For more than a year, Alza (AZA) has been a favorite rumor stock. Takeover players have bet heavily that the likes of Pfizer were angling to swallow Alza, a leader in controlled-release drug delivery. Rumors lifted the stock to 34 in March, 1996. But when the whispers came to naught, the shares nose-dived--to 24 by mid-July. But guess what? The stock is back to around 30, this time with no buyout scuttlebutt. What's sparking Alza's recovery?
Alza is about to sign a pact with a big drugmaker or biotech outfit to use one of Alza's systems for an important protein, according to several investors attending a health-care conference in San Francisco. Alza has the capacity to deliver proteins used in treating infectious diseases and cancer, says one California money manager.
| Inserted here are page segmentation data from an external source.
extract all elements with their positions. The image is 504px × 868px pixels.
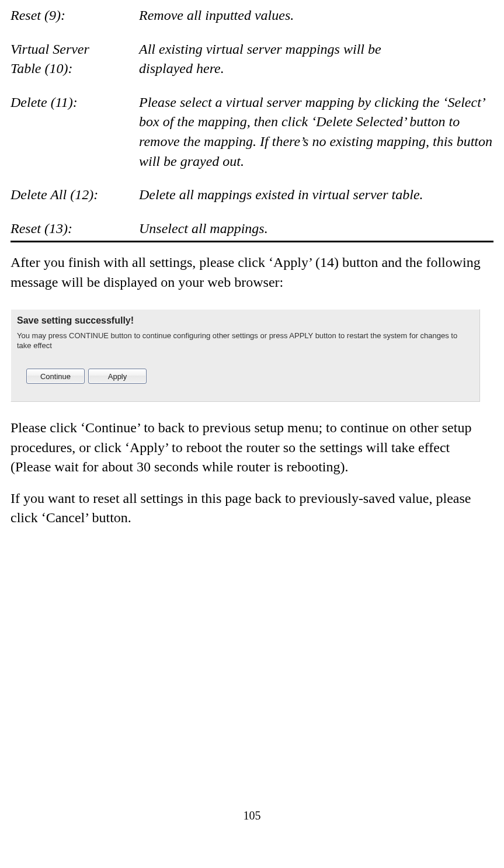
definition-row: Reset (9): Remove all inputted values. (11, 6, 493, 26)
apply-button[interactable]: Apply (88, 369, 147, 384)
desc-delete-11: Please select a virtual server mapping b… (139, 93, 493, 171)
definition-row: Delete (11): Please select a virtual ser… (11, 93, 493, 171)
definition-row: Reset (13): Unselect all mappings. (11, 219, 493, 239)
term-delete-all-12: Delete All (12): (11, 185, 139, 205)
desc-virtual-server-table: All existing virtual server mappings wil… (139, 40, 493, 79)
continue-apply-paragraph: Please click ‘Continue’ to back to previ… (11, 418, 493, 477)
dialog-title: Save setting successfully! (11, 310, 479, 328)
term-reset-9: Reset (9): (11, 6, 139, 26)
desc-reset-13: Unselect all mappings. (139, 219, 493, 239)
horizontal-rule (11, 241, 493, 242)
definition-row: Virtual Server Table (10): All existing … (11, 40, 493, 79)
dialog-description: You may press CONTINUE button to continu… (11, 328, 467, 355)
save-setting-dialog: Save setting successfully! You may press… (11, 309, 480, 402)
desc-delete-all-12: Delete all mappings existed in virtual s… (139, 185, 493, 205)
definitions-table: Reset (9): Remove all inputted values. V… (11, 6, 493, 238)
page-number: 105 (11, 807, 493, 824)
cancel-paragraph: If you want to reset all settings in thi… (11, 489, 493, 528)
term-reset-13: Reset (13): (11, 219, 139, 239)
term-virtual-server-table: Virtual Server Table (10): (11, 40, 139, 79)
continue-button[interactable]: Continue (26, 369, 85, 384)
after-settings-paragraph: After you finish with all settings, plea… (11, 253, 493, 292)
dialog-buttons-row: Continue Apply (11, 355, 479, 401)
desc-reset-9: Remove all inputted values. (139, 6, 493, 26)
term-delete-11: Delete (11): (11, 93, 139, 171)
definition-row: Delete All (12): Delete all mappings exi… (11, 185, 493, 205)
When Alza's new pact is announced, "investor perception of Alza will improve dramatically," he says. Alza's ability to deliver biotech proteins in a more convenient and efficient manner, he adds, doesn't have the recognition it deserves on the Street.
Health-care analyst David Saks of the New York investment bank Gruntal says Alza is "undervalued in the hot biotech and drug group" and should be "selling at a much higher valuation, given the company's leadership in drug delivery." One of these, he explains, is its E-Trans system for administering proteins and peptides, including insulin. And Alza's "skin interface" technology can propel molecules through the skin with the help of a small jolt of electrical energy. The new Alza message, says Saks, is that the company is on the cutting edge of drug-delivery technology to transmit complex medicines in a safer, more convenient, and more effective manner. He sees Alza earning $1.30 this year and $1.60 next, vs. $1.08 in 1996. His target for the stock: 45 in a year and 55 in two.